In the example below, the variable {{ name }} is what we want to replace, so we need to pass in config data with key name. To pass a single variable with command line arguments, use the -c/--config options. It takes two arguments: the first is the key, the second is the value. The key can optionally include the type of the variable being passed with the syntax: type:key value. If type is not given, the data will be loaded as a string. This syntax supports a wide range of datatypes, including entire files.

These arguments are also allowed when creating projects with jetstream init

You can test this process with the jetstream render command. The resulting template will be printed to stdout:

# example1.jst
- name: say_hello
  cmd: say "hello {{ name }}"
$ jetstream render example1.jst -c name bender
# example1.jst

- name: say_hello
  cmd: say "hello bender"
  

Batches of config data can also be loaded from files. Here the example template has been modified to accept a set of names. We can load that set of names from a json file:

example2.jst

# example2.jst
{% for name in names %}
- name: say_hello
  cmd: say "hello {{ name }}"

{% endfor %}

config.json

{"names": ["Philip J. Fry", "Bender Bending Rodriguez", "Leela Turanga"]}

To run, use -C/--config-file to load the entire file of variables.
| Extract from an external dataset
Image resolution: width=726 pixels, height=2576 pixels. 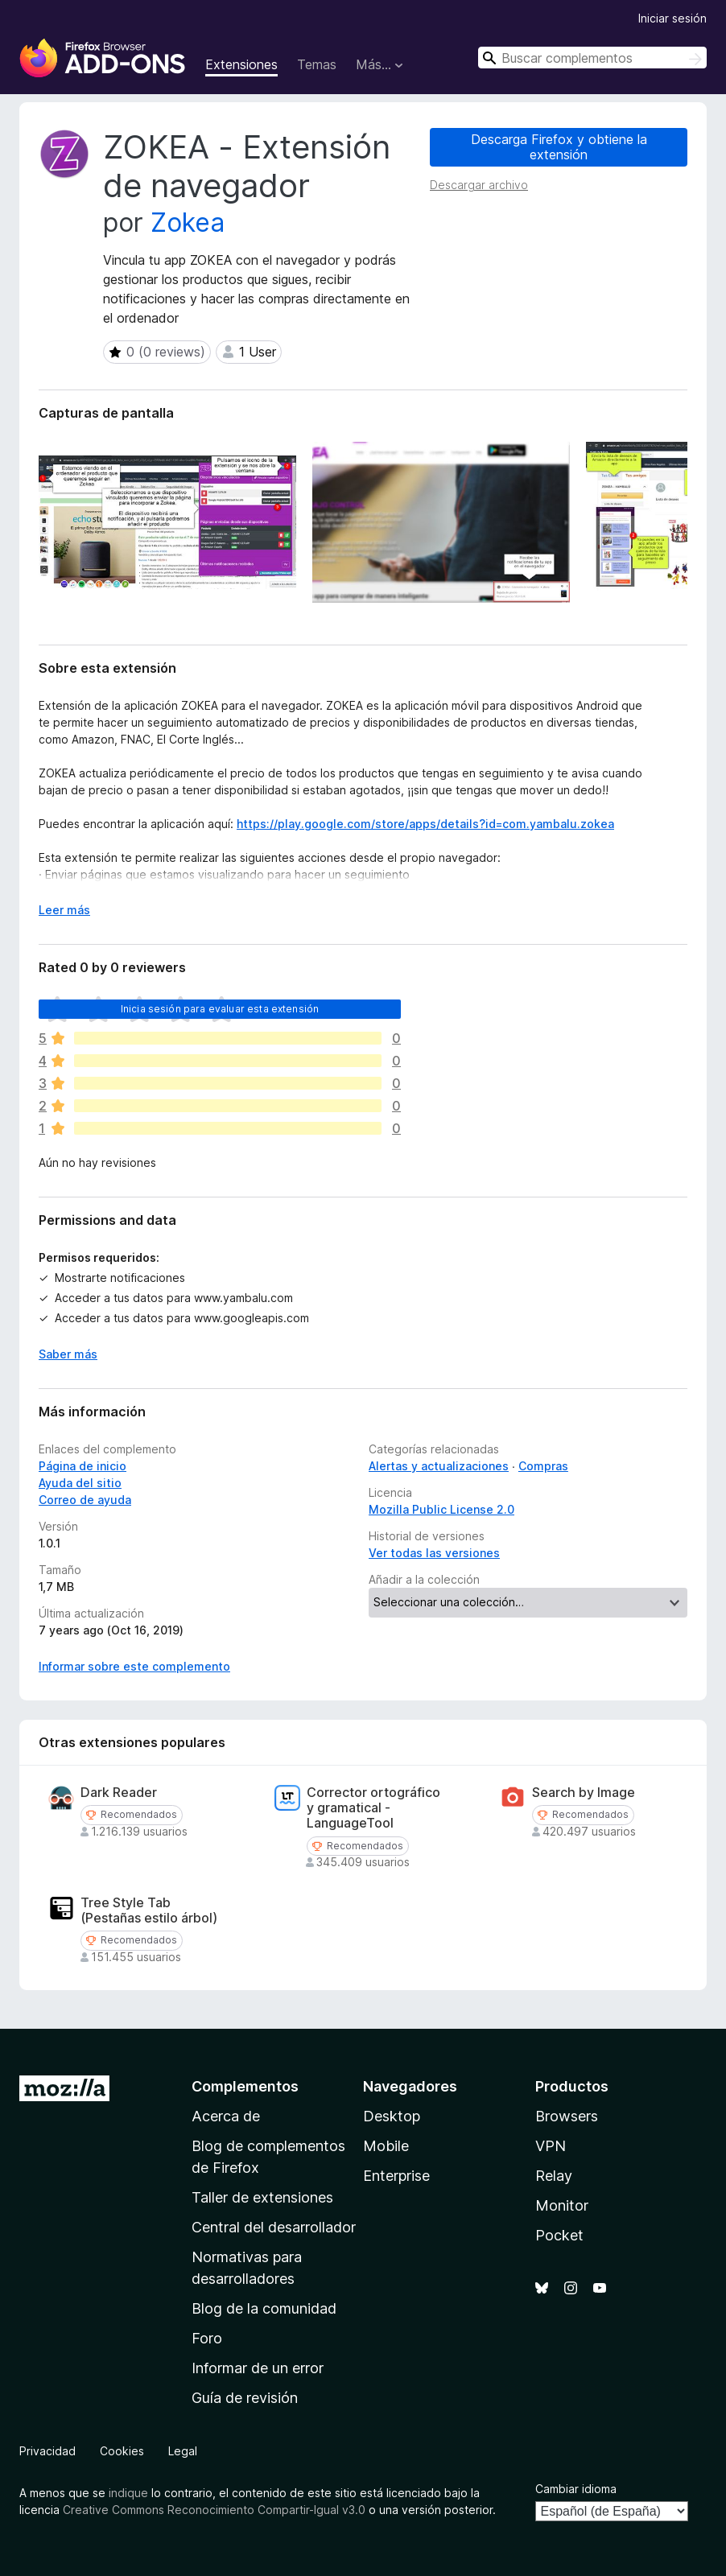 What do you see at coordinates (386, 2145) in the screenshot?
I see `Mobile` at bounding box center [386, 2145].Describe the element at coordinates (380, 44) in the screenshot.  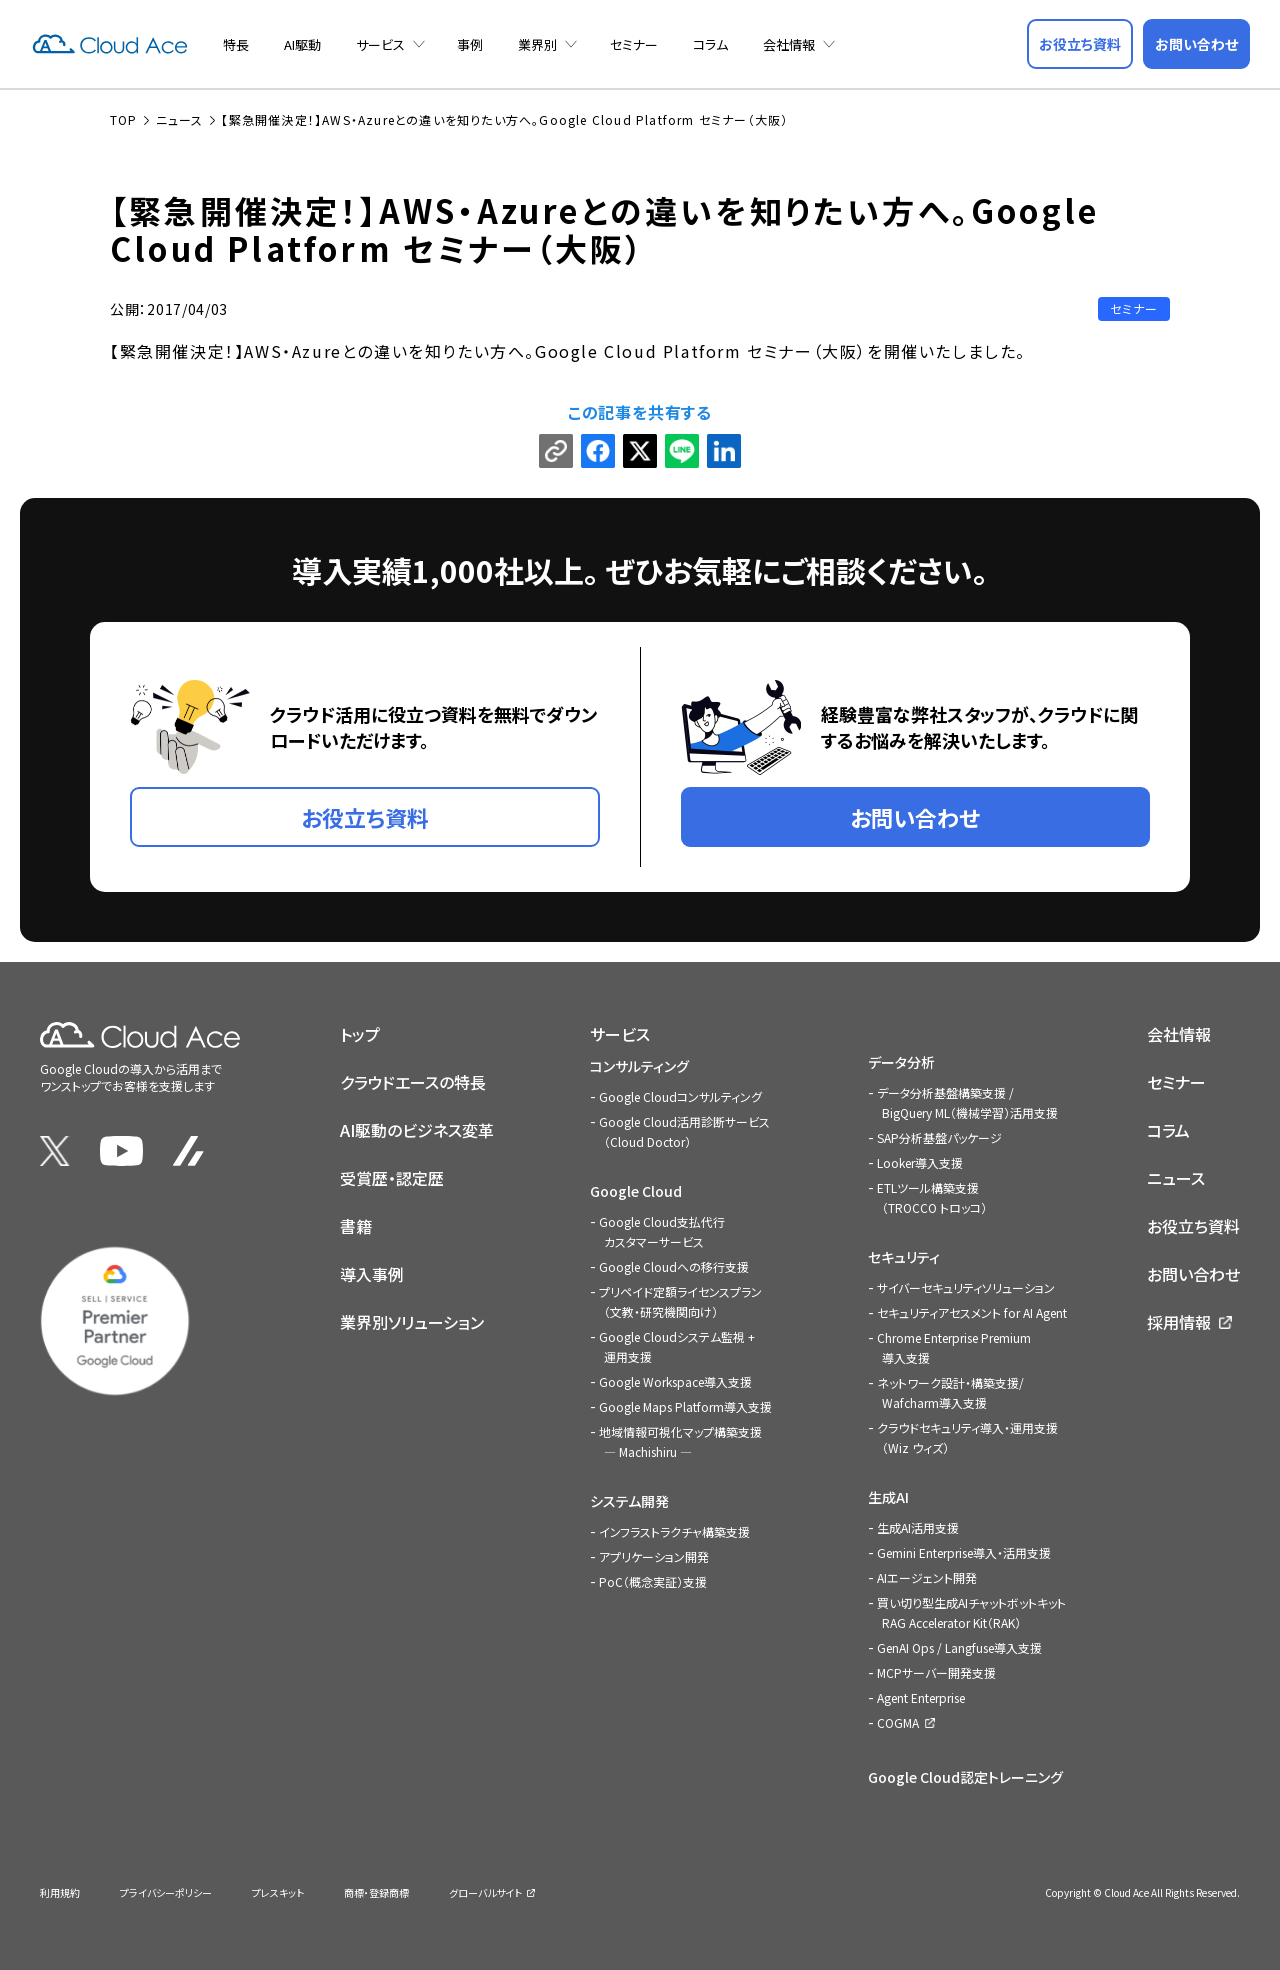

$ jetstream render example2.jst -C config.json
# example2.jst
- name: say_hello
  cmd: say "hello Philip J. Fry"

- name: say_hello
  cmd: say "hello Bender Bending Rodriguez"

- name: say_hello
  cmd: say "hello Leela Turanga"
 

There is a dynamic file loader type that will handle json, yaml, and many tabular text file formats. It will determine the file type based on the extension of the path. But, this can be overridden with the --config-file-type option. See jetstream render -h help for a list of supported file types for your configuration.

Template Data saved in Projects

Projects are an optional but very helpful feature in Jetstream. A project is a directory that contains a jetstream folder and project.yaml (this folder will be referred to as the project index). You can create these directories with the jetstream init command.

Config variables can be used during project init. Any data will be saved into the project index so that it is available when running templates or pipelines on that project in the future.

When running many jetstream commands (project, tasks, run, pipelines, etc.) projects help jetstream to organize task data, logs, and store workflow progress. Projects also serve to store configuration data that will be used when running templates and pipelines. In the project index (jetstream folder) there is a project.yaml file that contains info about the project when it was created. This file is always included as a config data source when rendering templates or running pipelines.

Template Data saved in Pipelines

Pipelines may specify additional data that is available when rendering their templates. Pipelines should include a pipeline.yaml file. Inside this file the required field __pipeline__ contains information about the pipeline, but any additional fields can be specified.

An example use case for this would be when if a pipeline had a set of possible options to choose from. They could be stored in the pipeline.yaml, and remove the amound of config data needed to be included for each invocation of the pipeline. Here's an example:

pipeline.yaml

__pipeline__:
  name: example_pipe
  ...
reference_file: gs://bucket/path/to/reference.file
run_modes:
  default:
    threads: 4
    index_uri: gs://bucket/path/to/basic.index
  faster:
    threads: 16
    index_uri: gs://bucket/path/to/faster.index
    

Modularity

Templates can be modularized, or divided into smaller pieces, to improve organization and reusablility. There are a few ways to modularize code: include, extends, and macros are some options. Full details can be found in the Jinja2 documentation on template inheritance. Here is an example using the {% include %} statement to use code from another template file:

# This template includes code from the next template

{% for sample in samples %}

- name: download_{{ sample }}
  cmd: wget $DOWNLOAD_URL_ROOT/{{ sample }}.gz

{% include 'process_sample.jst' with context %}

{% endfor %}

- name: finalize
  after: .*
  cmd: echo All done
# This template code is used in the template above

- name: decompress_{{ sample }}
  cmd: gunzip {{ sample }}.gz


- name: transform_{{ sample }}
  after: decompress_{{ sample }}
  cmd: sed -i 's/monday/friday/' {{ sample }}.txt


- name: compress_{{ sample }}
  after: transform_{{ sample }}
  cmd: gzip {{ sample }}.txt